Monday, August 01, 2005

Praying for complete and total collapse of the Euro

This was a rather expensive weekend, and by 'rather expensive' I mean that my ass is still bleeding from the buggering it took. I went to EuroDisney with a friend this weekend. I did not end up paying for anything because he owed me some cash and the expense was close enough, but eating out (just a sidewalk cafe or two), going to see a movie, trains, a book, some shampoo and a baguette and I have practically bankrupted myself for the month-- and sadly, I am not exagerating. Whatever happened to the Americans being the rich ones?
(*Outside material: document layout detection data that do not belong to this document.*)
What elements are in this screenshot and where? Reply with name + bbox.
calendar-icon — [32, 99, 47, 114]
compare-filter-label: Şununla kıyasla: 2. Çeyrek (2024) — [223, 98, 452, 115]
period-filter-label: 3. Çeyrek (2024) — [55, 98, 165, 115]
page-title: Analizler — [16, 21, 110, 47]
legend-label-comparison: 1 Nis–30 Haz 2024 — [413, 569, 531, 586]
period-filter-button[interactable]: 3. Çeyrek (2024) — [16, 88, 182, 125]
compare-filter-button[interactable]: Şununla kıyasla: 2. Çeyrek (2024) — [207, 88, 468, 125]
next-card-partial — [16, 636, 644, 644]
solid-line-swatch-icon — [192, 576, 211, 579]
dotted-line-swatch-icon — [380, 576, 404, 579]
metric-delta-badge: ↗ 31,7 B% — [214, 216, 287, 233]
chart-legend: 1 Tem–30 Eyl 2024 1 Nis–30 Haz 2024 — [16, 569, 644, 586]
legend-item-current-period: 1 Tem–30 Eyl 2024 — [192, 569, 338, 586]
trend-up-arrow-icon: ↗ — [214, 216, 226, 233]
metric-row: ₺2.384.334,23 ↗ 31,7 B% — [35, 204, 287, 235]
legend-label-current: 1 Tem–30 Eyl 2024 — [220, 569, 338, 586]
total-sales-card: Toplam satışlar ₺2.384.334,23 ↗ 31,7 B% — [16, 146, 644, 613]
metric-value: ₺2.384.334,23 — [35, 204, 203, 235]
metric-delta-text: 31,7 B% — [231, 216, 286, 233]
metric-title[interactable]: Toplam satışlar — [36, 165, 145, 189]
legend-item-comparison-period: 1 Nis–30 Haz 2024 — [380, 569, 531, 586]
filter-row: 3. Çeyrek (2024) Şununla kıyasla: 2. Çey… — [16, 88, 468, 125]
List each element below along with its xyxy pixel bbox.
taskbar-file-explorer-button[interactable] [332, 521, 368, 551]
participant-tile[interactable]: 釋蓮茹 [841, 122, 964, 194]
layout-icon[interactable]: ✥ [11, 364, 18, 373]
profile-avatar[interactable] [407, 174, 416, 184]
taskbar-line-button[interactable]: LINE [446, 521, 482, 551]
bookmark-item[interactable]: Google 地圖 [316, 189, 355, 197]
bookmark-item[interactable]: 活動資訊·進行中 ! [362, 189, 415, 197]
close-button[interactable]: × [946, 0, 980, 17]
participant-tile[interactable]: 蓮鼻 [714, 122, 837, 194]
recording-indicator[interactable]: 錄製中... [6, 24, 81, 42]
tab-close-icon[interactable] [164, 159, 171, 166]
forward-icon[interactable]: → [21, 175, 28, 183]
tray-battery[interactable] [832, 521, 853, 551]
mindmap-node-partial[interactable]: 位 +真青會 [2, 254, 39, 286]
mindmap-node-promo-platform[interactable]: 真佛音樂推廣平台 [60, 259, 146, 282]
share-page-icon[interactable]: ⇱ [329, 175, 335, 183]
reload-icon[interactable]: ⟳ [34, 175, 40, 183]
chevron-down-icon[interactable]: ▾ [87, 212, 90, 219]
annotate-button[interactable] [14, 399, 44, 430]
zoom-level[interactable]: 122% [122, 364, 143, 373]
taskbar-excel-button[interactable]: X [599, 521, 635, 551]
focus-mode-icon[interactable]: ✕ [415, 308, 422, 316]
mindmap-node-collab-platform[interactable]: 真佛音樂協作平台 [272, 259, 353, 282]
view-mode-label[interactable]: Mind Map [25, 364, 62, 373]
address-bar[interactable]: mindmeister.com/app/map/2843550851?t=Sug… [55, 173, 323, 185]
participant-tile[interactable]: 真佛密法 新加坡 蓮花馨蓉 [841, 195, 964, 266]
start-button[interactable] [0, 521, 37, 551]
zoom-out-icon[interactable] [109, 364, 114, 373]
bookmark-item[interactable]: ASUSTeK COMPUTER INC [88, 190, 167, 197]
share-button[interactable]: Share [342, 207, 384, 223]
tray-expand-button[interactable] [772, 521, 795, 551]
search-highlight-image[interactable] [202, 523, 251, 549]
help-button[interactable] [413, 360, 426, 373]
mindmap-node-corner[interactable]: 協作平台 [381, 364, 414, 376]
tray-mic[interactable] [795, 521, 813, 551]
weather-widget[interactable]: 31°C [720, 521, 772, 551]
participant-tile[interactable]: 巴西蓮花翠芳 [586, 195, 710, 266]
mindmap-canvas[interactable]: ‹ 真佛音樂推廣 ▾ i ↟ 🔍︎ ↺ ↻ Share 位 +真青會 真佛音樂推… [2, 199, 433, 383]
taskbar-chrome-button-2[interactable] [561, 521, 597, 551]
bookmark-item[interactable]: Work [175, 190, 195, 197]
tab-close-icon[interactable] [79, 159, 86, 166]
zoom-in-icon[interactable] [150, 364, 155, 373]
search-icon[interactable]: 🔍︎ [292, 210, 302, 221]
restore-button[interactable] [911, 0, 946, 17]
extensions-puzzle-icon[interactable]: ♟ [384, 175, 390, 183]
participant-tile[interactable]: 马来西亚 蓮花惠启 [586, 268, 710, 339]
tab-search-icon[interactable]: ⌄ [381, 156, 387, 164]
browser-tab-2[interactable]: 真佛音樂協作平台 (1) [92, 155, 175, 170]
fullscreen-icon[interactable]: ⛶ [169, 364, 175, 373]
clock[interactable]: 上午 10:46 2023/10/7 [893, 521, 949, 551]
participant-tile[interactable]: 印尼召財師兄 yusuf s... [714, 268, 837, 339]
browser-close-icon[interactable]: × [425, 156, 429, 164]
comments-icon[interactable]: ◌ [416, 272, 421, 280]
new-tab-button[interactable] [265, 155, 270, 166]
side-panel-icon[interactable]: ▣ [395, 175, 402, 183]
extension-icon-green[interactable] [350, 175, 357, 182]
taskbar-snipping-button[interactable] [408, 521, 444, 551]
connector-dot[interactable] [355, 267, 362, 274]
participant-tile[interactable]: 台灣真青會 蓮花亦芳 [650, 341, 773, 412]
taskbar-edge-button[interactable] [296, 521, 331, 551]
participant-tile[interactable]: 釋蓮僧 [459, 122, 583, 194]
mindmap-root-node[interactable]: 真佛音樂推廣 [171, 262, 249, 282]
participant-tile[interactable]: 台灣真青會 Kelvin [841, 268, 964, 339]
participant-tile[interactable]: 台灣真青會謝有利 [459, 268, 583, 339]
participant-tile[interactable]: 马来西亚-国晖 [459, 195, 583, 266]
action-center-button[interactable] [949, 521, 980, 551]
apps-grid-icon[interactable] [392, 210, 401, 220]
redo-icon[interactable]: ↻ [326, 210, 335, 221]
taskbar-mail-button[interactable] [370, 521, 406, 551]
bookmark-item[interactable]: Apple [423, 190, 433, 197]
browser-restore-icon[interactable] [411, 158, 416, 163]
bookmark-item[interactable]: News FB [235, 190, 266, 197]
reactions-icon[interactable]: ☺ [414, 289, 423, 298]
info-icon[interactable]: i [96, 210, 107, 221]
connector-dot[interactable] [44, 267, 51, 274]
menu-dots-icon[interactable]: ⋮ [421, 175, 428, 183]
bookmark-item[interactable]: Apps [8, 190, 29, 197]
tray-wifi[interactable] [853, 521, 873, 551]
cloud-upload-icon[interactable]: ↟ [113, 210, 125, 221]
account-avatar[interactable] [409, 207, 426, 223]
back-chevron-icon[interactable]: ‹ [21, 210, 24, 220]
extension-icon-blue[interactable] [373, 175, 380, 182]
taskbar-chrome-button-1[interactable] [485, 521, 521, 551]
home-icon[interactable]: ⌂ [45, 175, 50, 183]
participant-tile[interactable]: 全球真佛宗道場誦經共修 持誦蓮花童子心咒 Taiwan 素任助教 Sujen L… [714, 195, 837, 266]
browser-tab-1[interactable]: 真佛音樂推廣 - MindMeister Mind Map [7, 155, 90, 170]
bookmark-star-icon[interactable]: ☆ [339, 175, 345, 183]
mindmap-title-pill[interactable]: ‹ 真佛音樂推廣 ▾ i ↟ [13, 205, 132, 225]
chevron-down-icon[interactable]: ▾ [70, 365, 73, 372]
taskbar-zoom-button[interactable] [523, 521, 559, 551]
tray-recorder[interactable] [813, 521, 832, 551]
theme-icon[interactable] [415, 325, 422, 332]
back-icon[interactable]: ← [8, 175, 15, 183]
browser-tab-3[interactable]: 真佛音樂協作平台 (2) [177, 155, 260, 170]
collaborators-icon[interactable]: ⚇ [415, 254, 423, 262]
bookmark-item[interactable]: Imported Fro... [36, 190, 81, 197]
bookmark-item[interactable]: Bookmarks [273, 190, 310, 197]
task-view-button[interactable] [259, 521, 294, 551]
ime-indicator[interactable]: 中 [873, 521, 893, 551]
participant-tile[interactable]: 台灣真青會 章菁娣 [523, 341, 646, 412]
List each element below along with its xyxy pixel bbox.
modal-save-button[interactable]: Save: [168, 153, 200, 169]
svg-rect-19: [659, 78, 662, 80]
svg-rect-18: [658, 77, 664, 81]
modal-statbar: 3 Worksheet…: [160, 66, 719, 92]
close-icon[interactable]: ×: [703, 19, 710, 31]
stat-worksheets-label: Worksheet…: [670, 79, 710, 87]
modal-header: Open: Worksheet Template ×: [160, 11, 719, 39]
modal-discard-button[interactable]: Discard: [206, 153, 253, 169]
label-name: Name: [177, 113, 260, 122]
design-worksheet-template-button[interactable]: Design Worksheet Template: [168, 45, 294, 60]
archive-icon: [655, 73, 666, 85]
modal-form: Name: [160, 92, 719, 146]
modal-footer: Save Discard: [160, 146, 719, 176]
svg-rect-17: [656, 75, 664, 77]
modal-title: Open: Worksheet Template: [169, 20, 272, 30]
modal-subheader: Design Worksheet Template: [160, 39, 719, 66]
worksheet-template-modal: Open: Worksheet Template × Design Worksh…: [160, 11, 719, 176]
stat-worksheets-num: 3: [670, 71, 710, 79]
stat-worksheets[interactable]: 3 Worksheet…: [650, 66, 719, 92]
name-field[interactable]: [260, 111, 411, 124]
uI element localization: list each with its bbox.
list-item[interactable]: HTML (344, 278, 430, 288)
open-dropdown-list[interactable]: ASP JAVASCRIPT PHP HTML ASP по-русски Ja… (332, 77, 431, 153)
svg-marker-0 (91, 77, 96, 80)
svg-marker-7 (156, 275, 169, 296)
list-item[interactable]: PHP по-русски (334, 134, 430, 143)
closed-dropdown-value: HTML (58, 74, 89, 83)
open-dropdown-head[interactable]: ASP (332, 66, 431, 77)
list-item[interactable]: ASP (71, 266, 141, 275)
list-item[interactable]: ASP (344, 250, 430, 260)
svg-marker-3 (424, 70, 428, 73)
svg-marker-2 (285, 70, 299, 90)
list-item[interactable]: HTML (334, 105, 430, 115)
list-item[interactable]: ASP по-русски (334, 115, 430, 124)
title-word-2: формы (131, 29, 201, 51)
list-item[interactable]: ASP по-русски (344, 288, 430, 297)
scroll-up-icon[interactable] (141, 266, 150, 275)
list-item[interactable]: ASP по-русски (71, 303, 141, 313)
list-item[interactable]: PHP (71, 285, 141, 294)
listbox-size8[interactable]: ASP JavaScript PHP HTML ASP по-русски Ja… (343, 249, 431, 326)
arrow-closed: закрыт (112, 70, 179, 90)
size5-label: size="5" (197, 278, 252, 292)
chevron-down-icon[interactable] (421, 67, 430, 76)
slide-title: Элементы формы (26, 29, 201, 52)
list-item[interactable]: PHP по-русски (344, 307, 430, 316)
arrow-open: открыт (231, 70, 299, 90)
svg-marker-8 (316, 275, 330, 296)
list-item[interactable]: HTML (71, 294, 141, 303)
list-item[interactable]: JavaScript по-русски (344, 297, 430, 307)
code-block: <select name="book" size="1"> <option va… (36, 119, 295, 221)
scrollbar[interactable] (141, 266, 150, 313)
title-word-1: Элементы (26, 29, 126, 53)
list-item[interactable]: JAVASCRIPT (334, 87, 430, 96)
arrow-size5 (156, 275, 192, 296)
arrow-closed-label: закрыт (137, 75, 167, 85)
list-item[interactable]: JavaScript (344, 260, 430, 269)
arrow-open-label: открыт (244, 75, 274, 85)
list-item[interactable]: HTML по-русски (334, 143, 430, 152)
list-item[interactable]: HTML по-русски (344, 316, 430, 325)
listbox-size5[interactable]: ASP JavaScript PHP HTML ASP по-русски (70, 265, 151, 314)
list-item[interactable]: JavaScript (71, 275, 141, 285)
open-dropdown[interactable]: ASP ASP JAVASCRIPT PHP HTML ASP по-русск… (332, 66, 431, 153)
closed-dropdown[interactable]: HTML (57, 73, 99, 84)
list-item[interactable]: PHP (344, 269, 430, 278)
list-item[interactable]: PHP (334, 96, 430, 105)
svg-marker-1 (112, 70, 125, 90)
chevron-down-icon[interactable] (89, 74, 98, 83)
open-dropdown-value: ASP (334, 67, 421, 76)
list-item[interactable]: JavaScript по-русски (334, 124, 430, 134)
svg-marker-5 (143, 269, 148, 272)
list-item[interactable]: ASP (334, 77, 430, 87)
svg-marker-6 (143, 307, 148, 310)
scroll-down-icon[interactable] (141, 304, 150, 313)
Whatever happened to Americans worrying only about the Yen-- which is practically ours anyway? Am I happy for the EU and do I realize that prosperity for Europe means prosperity for the rest of the world? Yes. But I am less happy that America is not even 'at the table' right now. My monthly resources are almost cut in half when converted to euros. I think I might have to buy one of those hermorroid donuts (at least I can say that I lost my anal virginity in the same city that Tom Cruise proposed to Katie Holmes-- now that's romantic).
And what really gets my goat (please excuse the use of such an archaic phrase), is that Americans are still the ones being targeted by the organised 'homeless' and 'needy' on Parisian streets, next to the monuments, and in the trains.
Whether it's the Bosinians who approach anyone speaking English, "Are you American?" They ask as they hand you a piece of paper describing why they were forced to flee their country, "Please Help Me." To which I respond clearly and loudly, "No, sorry, I don't speak any english."
The vendors selling cheap chotchke on the streets, "You American? I love America. Come, come look at my stuff-- for you, because I love America, 20 euro-- just for you" Yeah, thanks, 20 euro for something worth less than 2. I am neither stupid nor rich (at least, not at the moment) and I really don't feel guilty regarding these people with absolute disdain. You may be thinking, "what is she talking about?" These aren't rich Europeans, but people forced to the street to either beg or scrape together what ever they can by selling whatever they can." And my response to that would be, I have no sympathy for someone who spends more hours of their day trying not to work than working. These people have careers, they are organised. Now, if someone is sleeping on the metro grate trying to stay warm, I might drop whatever coin I have on me into their little cup, and certainly, I am a sucker for anyone with a dog (which, sadly, there are a lot of in Paris. Almost everyone homeless person has at least two dogs, which I find disgusting. If you cannot or choose not to have the means to support yourself, you should not be allowed to have so many animals under your care).
Living in the sixth, I became familliar with many of the dirty, smelly faces that frequented the shelters and bars near my house (even in my neighbor, there were several), and to these people, if I had some coin, I was happy to give it to them. More often than not, I had nothing, but a smile always sufficed. Never have I felt unsafe, harassed, or somehow at risk with the regular homeless guy on the street. There is a man, who can be found on Avenue St. Germain near the church, who carves vegetables into the most amazing, intricate animals, flowers, ect. I think he might be autistic. I love to watch him work, but because I have no use for a radish goldfish, I always pass at his offer to take something after I drop a euro into his bowl. These people don't beg and follow me down the street, but I am always made to feel uncomfortable by those with pre-made signs, propaganda, and glow in the dark Eiffel Tower necklaces. Yes, homelessness and unemployment are big problems in France, and not much is being done about it-- unless, that is, you count the millions of dollars from the pockets of exploited tourists.
But I digress.
Serena has decided to do what she can to make a little extra cash (see advertissements and Google search bar at right). If you would like to contribute, please feel free to click on any or all of the ads. I find them quite ugly and feel a little dirty having placed them on my site-- have I sold my soul? But hopefully, after a few million people hit those links, I can buy one of those glow in the dark Eiffel Tower necklaces.

3 Comments:

Blogger Serena said...

As soon as I get my pictures, I will bring you tales from Disneyland. Stay tuned!

10:54 PM  
Blogger madman said...

I will click the ads--though I never have befoe! Hope it pays for something! Have fun!

3:35 AM  
Blogger Adrian said...

BRILLIANT!

The Euro helps NOBODY, the Europeans still find the cost of living to be too high and I totally agree that the Euro should be scrapped.

Besides, the notes look like frikkin Monopoly money!! Im convinced though, that the Euro will kill itself eventually, especially if Britain continues to kick it to the kerb. YAY!!

And as for the unemployed opportunists? Pfffft. I have no time for them either, dont give them a cent and dont feel bad for them. Theyre probably richer than both of us combined.